Despite entering the race as a relatively unknown figure, Lewis finished in a very close third place (just behind O'Toole in the second round of voting), appealing to many social conservatives, in addition to those turned off by the bombastic, populist rhetoric of Sloan. In many parts of the country, Lewis trumped both MacKay and O'Toole.
Although the Association of Black Conservatives ultimately endorsed O'Toole (which led Lewis to criticize the group), arguing that they did so to avoid reducing the question of conservative leadership to identity politics, black conservatives in Canada have nevertheless been galvanized. For example, the Conservative Black Congress has been revived (to be formally relaunched on the 24th) in part due to support from Lewis. It will host a parliamentary internship program named for retired senator Donald Oliver, the first Black Canadian appointed to the Senate.

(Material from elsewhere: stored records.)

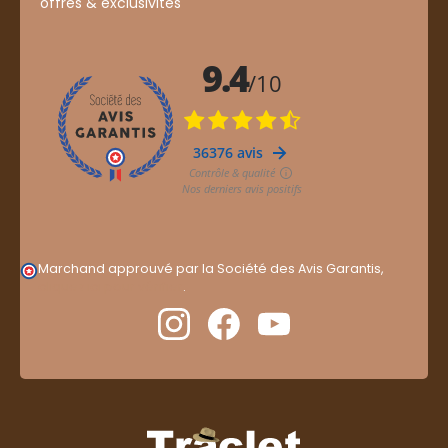
offres & exclusivités
Marchand approuvé par la Société des Avis Garantis,
cliquez ici pour vérifier
.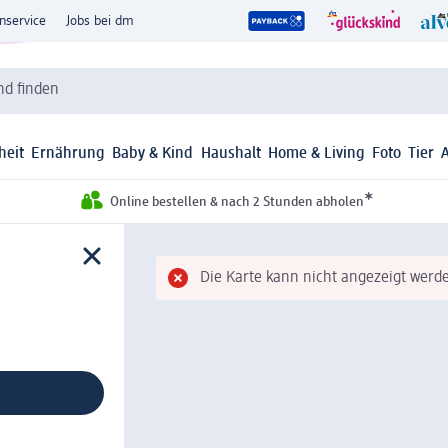
nservice
Jobs bei dm
d finden
heit
Ernährung
Baby & Kind
Haushalt
Home & Living
Foto
Tier
*
Online bestellen & nach 2 Stunden abholen
Die Karte kann nicht angezeigt werde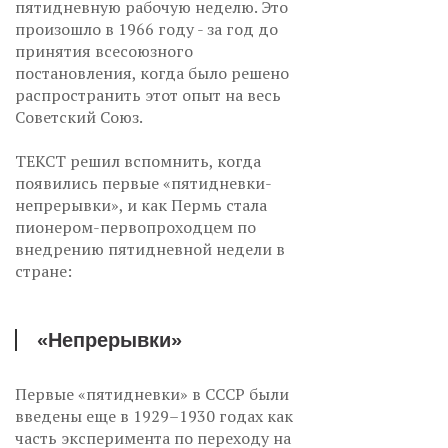
пятидневную рабочую неделю. Это
произошло в 1966 году - за год до
принятия всесоюзного
постановления, когда было решено
распространить этот опыт на весь
Советский Союз.
ТЕКСТ решил вспомнить, когда
появились первые «пятидневки-
непрерывки», и как Пермь стала
пионером-первопроходцем по
внедрению пятидневной недели в
стране:
«Непрерывки»
Первые «пятидневки» в СССР были
введены еще в 1929–1930 годах как
часть эксперимента по переходу на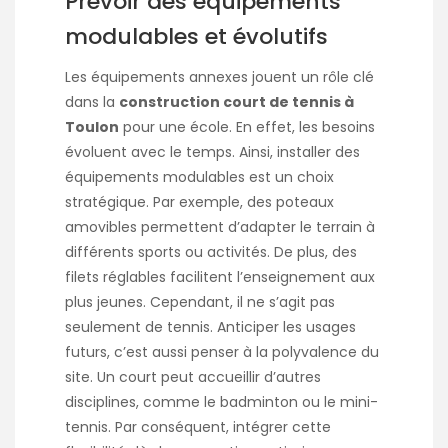
Prévoir des équipements
modulables et évolutifs
Les équipements annexes jouent un rôle clé
dans la
construction court de tennis à
Toulon
pour une école. En effet, les besoins
évoluent avec le temps. Ainsi, installer des
équipements modulables est un choix
stratégique. Par exemple, des poteaux
amovibles permettent d’adapter le terrain à
différents sports ou activités. De plus, des
filets réglables facilitent l’enseignement aux
plus jeunes. Cependant, il ne s’agit pas
seulement de tennis. Anticiper les usages
futurs, c’est aussi penser à la polyvalence du
site. Un court peut accueillir d’autres
disciplines, comme le badminton ou le mini-
tennis. Par conséquent, intégrer cette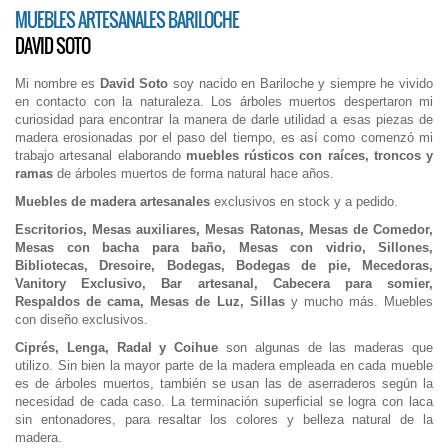
MUEBLES ARTESANALES BARILOCHE
DAVID SOTO
Mi nombre es
David Soto
soy nacido en Bariloche y siempre he vivido
en contacto con la naturaleza. Los árboles muertos despertaron mi
curiosidad para encontrar la manera de darle utilidad a esas piezas de
madera erosionadas por el paso del tiempo, es así como comenzó mi
trabajo artesanal elaborando
muebles rústicos con raíces, troncos y
ramas
de árboles muertos de forma natural hace años.
Muebles de madera artesanales
exclusivos en stock y a pedido.
Escritorios, Mesas auxiliares, Mesas Ratonas, Mesas de Comedor,
Mesas con bacha para baño, Mesas con vidrio, Sillones,
Bibliotecas, Dresoire, Bodegas, Bodegas de pie, Mecedoras,
Vanitory Exclusivo, Bar artesanal, Cabecera para somier,
Respaldos de cama, Mesas de Luz, Sillas
y mucho más. Muebles
con diseño exclusivos.
Ciprés, Lenga, Radal y Coihue
son algunas de las maderas que
utilizo. Sin bien la mayor parte de la madera empleada en cada mueble
es de árboles muertos, también se usan las de aserraderos según la
necesidad de cada caso. La terminación superficial se logra con laca
sin entonadores, para resaltar los colores y belleza natural de la
madera.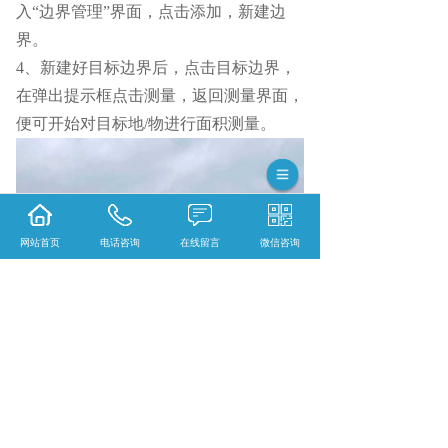
入“边界管理”界面，点击添加，新建边
界。
4、新建好目标边界后，点击目标边界，
在弹出提示框点击测量，返回测量界面，
便可开始对目标地/物进行面积测量。
网站首页
电话咨询
在线留言
微信咨询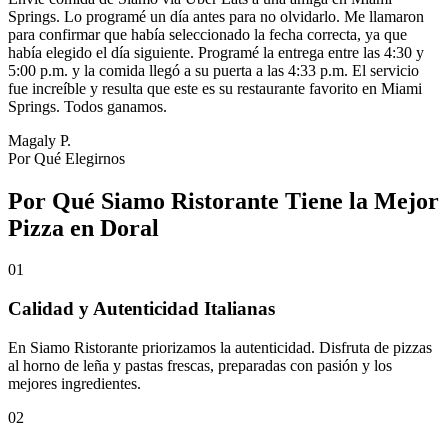
Springs. Lo programé un día antes para no olvidarlo. Me llamaron
para confirmar que había seleccionado la fecha correcta, ya que
había elegido el día siguiente. Programé la entrega entre las 4:30 y
5:00 p.m. y la comida llegó a su puerta a las 4:33 p.m. El servicio
fue increíble y resulta que este es su restaurante favorito en Miami
Springs. Todos ganamos.
Magaly P.
Por Qué Elegirnos
Por Qué Siamo Ristorante Tiene la Mejor
Pizza en Doral
01
Calidad y Autenticidad Italianas
En Siamo Ristorante priorizamos la autenticidad. Disfruta de pizzas
al horno de leña y pastas frescas, preparadas con pasión y los
mejores ingredientes.
02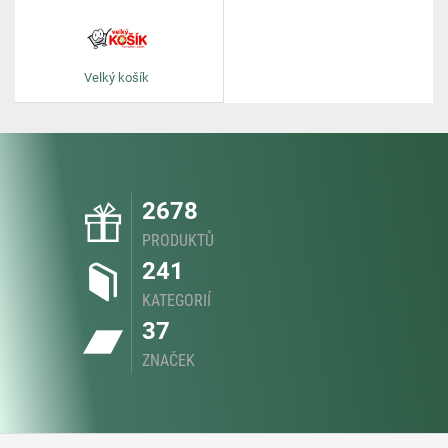
Velký košík
2678
PRODUKTŮ
241
KATEGORIÍ
37
ZNAČEK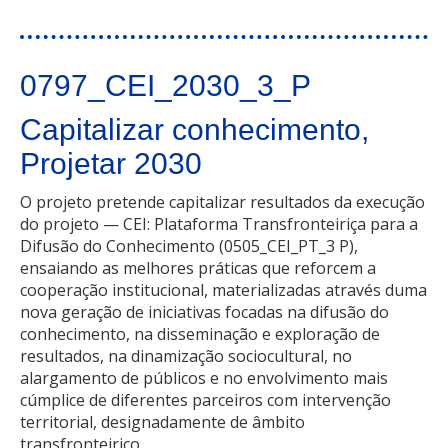
0797_CEI_2030_3_P
Capitalizar conhecimento,
Projetar 2030
O projeto pretende capitalizar resultados da execução
do projeto — CEI: Plataforma Transfronteiriça para a
Difusão do Conhecimento (0505_CEI_PT_3 P),
ensaiando as melhores práticas que reforcem a
cooperação institucional, materializadas através duma
nova geração de iniciativas focadas na difusão do
conhecimento, na disseminação e exploração de
resultados, na dinamização sociocultural, no
alargamento de públicos e no envolvimento mais
cúmplice de diferentes parceiros com intervenção
territorial, designadamente de âmbito
transfronteiriço.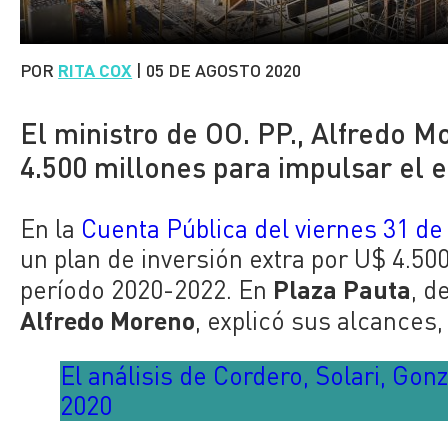
POR
RITA COX
|
05 DE AGOSTO 2020
El ministro de OO. PP., Alfredo M
4.500 millones para impulsar el e
En la
Cuenta Pública del viernes 31 de 
un plan de inversión extra por U$ 4.50
Plaza Pauta
período 2020-2022. En
, d
Alfredo Moreno
, explicó sus alcances
El análisis de Cordero, Solari, Go
2020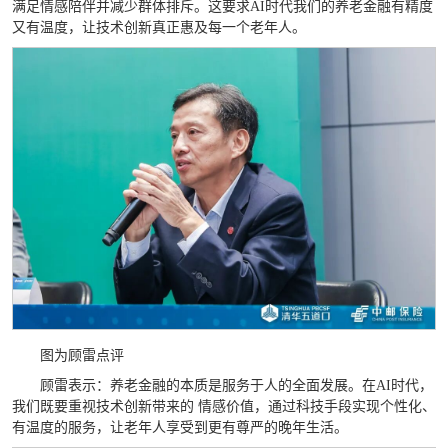
满足情感陪伴并减少群体排斥。这要求AI时代我们的养老金融有精度
又有温度，让技术创新真正惠及每一个老年人。
图为顾雷点评
顾雷表示：养老金融的本质是服务于人的全面发展。在AI时代，
我们既要重视技术创新带来的 情感价值，通过科技手段实现个性化、
有温度的服务，让老年人享受到更有尊严的晚年生活。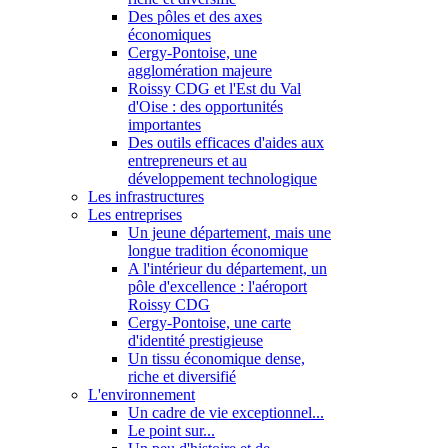
Des pôles et des axes
économiques
Cergy-Pontoise, une
agglomération majeure
Roissy CDG et l'Est du Val
d'Oise : des opportunités
importantes
Des outils efficaces d'aides aux
entrepreneurs et au
développement technologique
Les infrastructures
Les entreprises
Un jeune département, mais une
longue tradition économique
A l'intérieur du département, un
pôle d'excellence : l'aéroport
Roissy CDG
Cergy-Pontoise, une carte
d'identité prestigieuse
Un tissu économique dense,
riche et diversifié
L'environnement
Un cadre de vie exceptionnel...
Le point sur...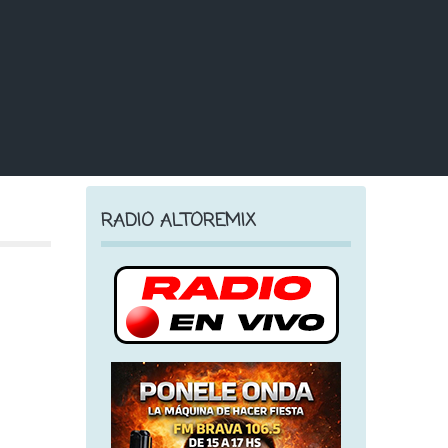
RADIO ALTOREMIX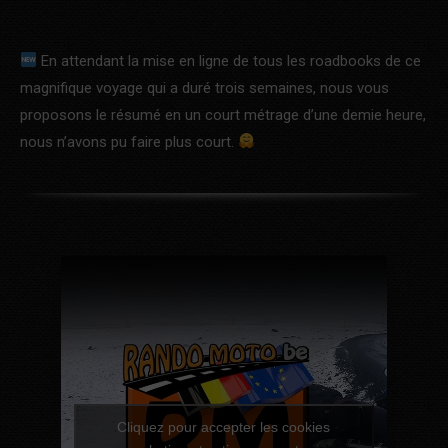
En attendant la mise en ligne de tous les roadbooks de ce
magnifique voyage qui a duré trois semaines, nous vous
proposons le résumé en un court métrage d’une demie heure,
nous n’avons pu faire plus court.
Cliquez pour accepter les cookies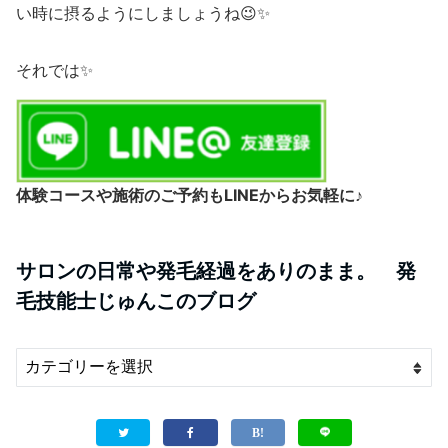
い時に摂るようにしましょうね😉✨
それでは✨
体験コースや施術のご予約もLINEからお気軽に♪
サロンの日常や発毛経過をありのまま。 発
毛技能士じゅんこのブログ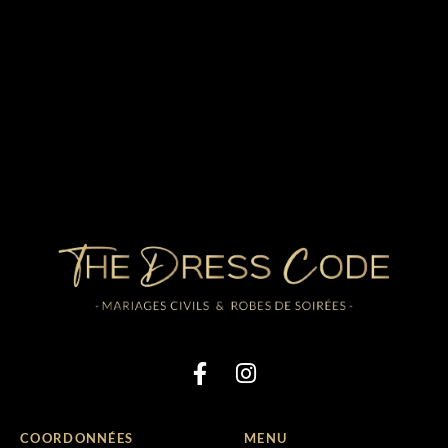
COORDONNÉES
MENU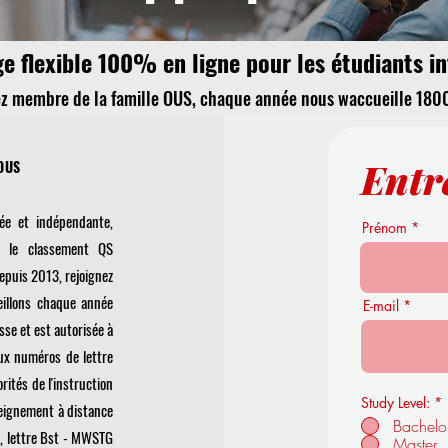
e flexible 100% en ligne pour les étudiants i
ez membre de la famille OUS, chaque année nous w
accueille 180
Entr
'OUS
ée et indépendante,
Prénom
r le classement QS
epuis 2013, rejoignez
eillons chaque année
E-mail
se et est autorisée à
ux numéros de lettre
tés de l'instruction
Study Level:
*
seignement à distance
Bachelo
11, lettre Bst - MWSTG
Master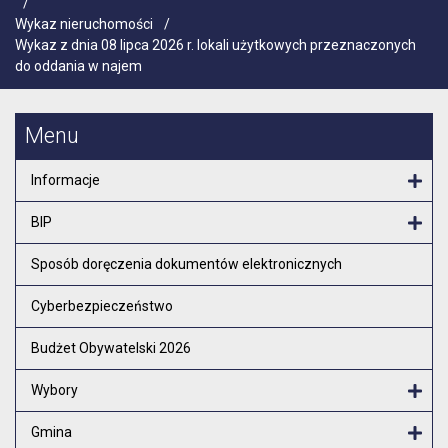
/
Wykaz nieruchomości
/
Wykaz z dnia 08 lipca 2026 r. lokali użytkowych przeznaczonych
do oddania w najem
Menu
Informacje
Otw
BIP
Otw
Sposób doręczenia dokumentów elektronicznych
Cyberbezpieczeństwo
Budżet Obywatelski 2026
Wybory
Otw
Gmina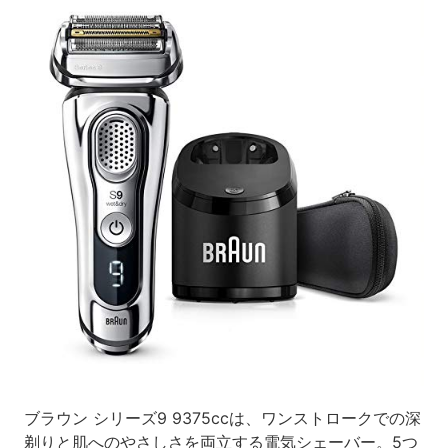
ブラウン シリーズ9 9375ccは、ワンストロークでの深
剃りと肌へのやさしさを両立する電気シェーバー。5つ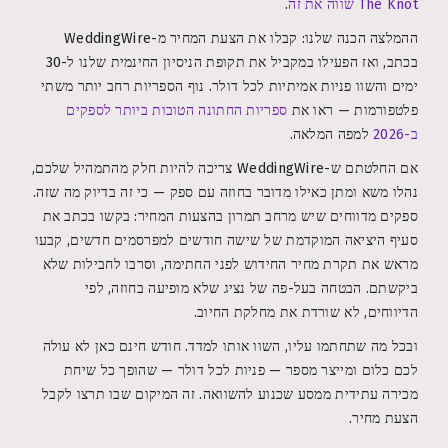
The Knot שווה את זה
.
ההמלצה הכנה שלנו: קבלו את הצעת המחיר מ-WeddingWire
בכתב, ואז הפעילו במקביל את תקופת הניסיון החינמית שלנו ל-30
ימים והשוו פניות אמיתיות לכל דולר. נוף הספריות רחב יותר משתי
פלטפורמות — ראו את
ספריות החתונה הטובות ביותר לספקים
ב-2026
למפה המלאה.
אם החלטתם ש-WeddingWire צריכה להיות חלק מהתמהיל שלכם,
נהלו משא ומתן כאילו מדובר בחוזה עם ספק — כי זה בדיוק מה שזה.
ספקים מדווחים שיש מרחב תמרון בהצעות המחיר: בקשו בכתב את
סעיף היציאה המוקדמת של שישה חודשים למפרסמים חדשים, קבעו
מראש את תקרת מחיר החידוש לפני החתימה, וסרבו לחבילות שלא
ביקשתם. הבטחה בעל-פה של נציג שלא מופיעה בחוזה, לפי
הדיווחים, לא שורדת את מחלקת החיוב.
ובכל מה שתחתמו עליו, השוו אותו למדד. חודש חינם כאן לא עולה
לכם כלום ומייצר מספר — פניות לכל דולר — שהופך כל שיחת
מכירה עתידית ממסע שכנוע להשוואה. זה המיקום שבו תרצו לקבל
הצעת מחיר.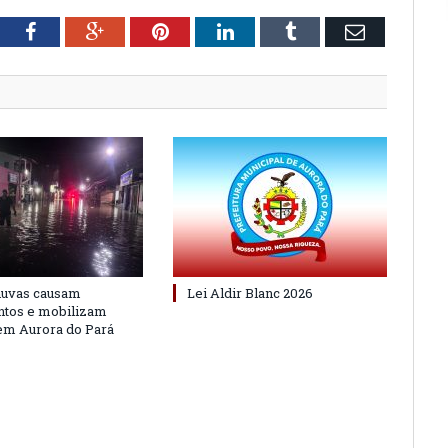
tter
Facebook
Google+
Pinterest
LinkedIn
Tumblr
Email
huvas causam
Lei Aldir Blanc 2026
ntos e mobilizam
em Aurora do Pará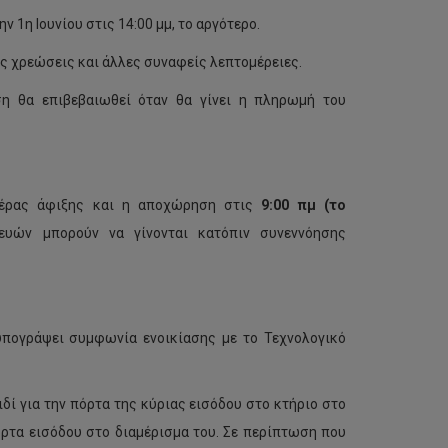
 1η Ιουνίου στις 14:00 μμ, το αργότερο.
ές χρεώσεις και άλλες συναφείς λεπτομέρειες.
ση θα επιβεβαιωθεί όταν θα γίνει η πληρωμή του
μέρας άφιξης και η αποχώρηση στις
9:00 πμ (το
υών μπορούν να γίνονται κατόπιν συνεννόησης
υπογράψει συμφωνία ενοικίασης με το Τεχνολογικό
δί για την πόρτα της κύριας εισόδου στο κτήριο στο
όρτα εισόδου στο διαμέρισμα του. Σε περίπτωση που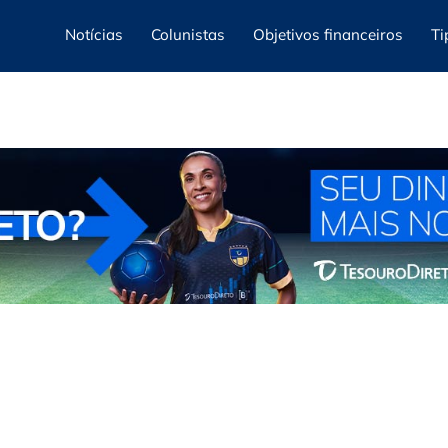
Notícias
Colunistas
Objetivos financeiros
Ti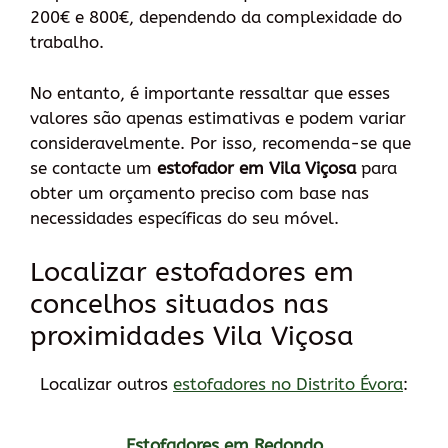
200€ e 800€, dependendo da complexidade do
trabalho.
No entanto, é importante ressaltar que esses
valores são apenas estimativas e podem variar
consideravelmente. Por isso, recomenda-se que
se contacte um
estofador em Vila Viçosa
para
obter um orçamento preciso com base nas
necessidades específicas do seu móvel.
Localizar estofadores em
concelhos situados nas
proximidades Vila Viçosa
Localizar outros
estofadores no Distrito Évora
:
Estofadores em Redondo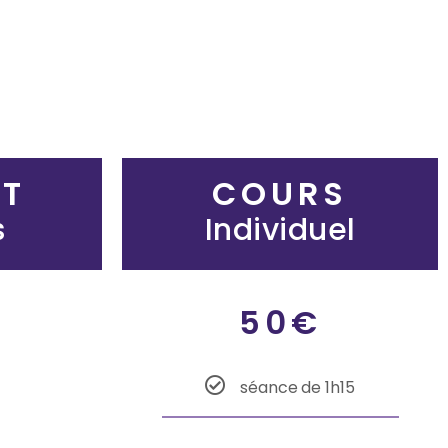
IT
COURS
s
Individuel
50€
séance de 1h15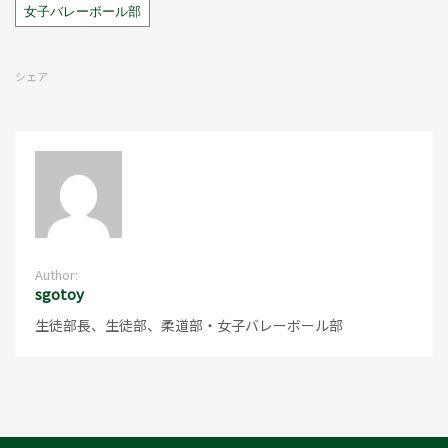
Tags
女子バレーボール部
シェア
Author:
sgotoy
生徒部長、生徒部、柔道部・女子バレーボール部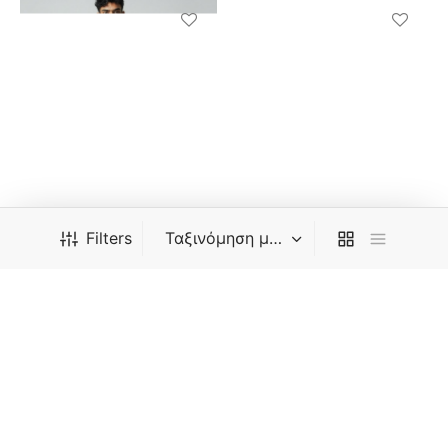
Filters
Μπλουζα 01005K
Μπλουζα 01005L
18,00
€
18,00
€
ΚΑΤΗΓΟΡΊΕΣ
M
L
XL
XXL
M
L
XL
XXL
Block Jeans
3XL
3XL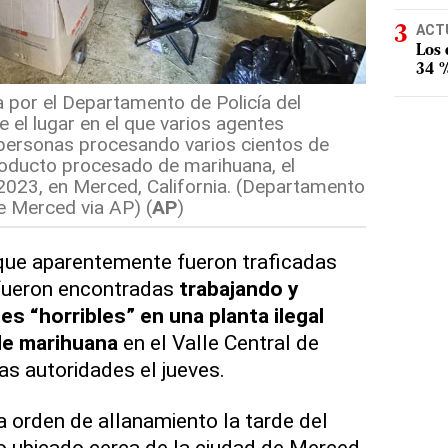
ACT
Los
34 %
 por el Departamento de Policía del
el lugar en el que varios agentes
 personas procesando varios cientos de
roducto procesado de marihuana, el
 2023, en Merced, California. (Departamento
e Merced via AP) (
AP
)
ue aparentemente fueron traficadas
fueron encontradas
trabajando y
s “horribles” en una planta ilegal
de marihuana
en el Valle Central de
las autoridades el jueves.
 orden de allanamiento la tarde del
o ubicado cerca de la ciudad de Merced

"Our main focus is to support candidates, even if they are not front-runners," said chair Tunde Obasan."The more we do that, and the more we get candidates who are from the Black community, the more people who are not currently fine with the party, the more they begin to see the party as for everyone."
Simultaneously, the Association of Black Conservatives "has been busy setting up provincial chapters to also support community and civic participation at the local levels," reports Stephanie Levitz.
Both of these associations will go a long way in attracting multiracial support for the party in the future, proving prime minister Stephen Harper's claim that the party is exclusively backed by "old stock Canadians" unfounded.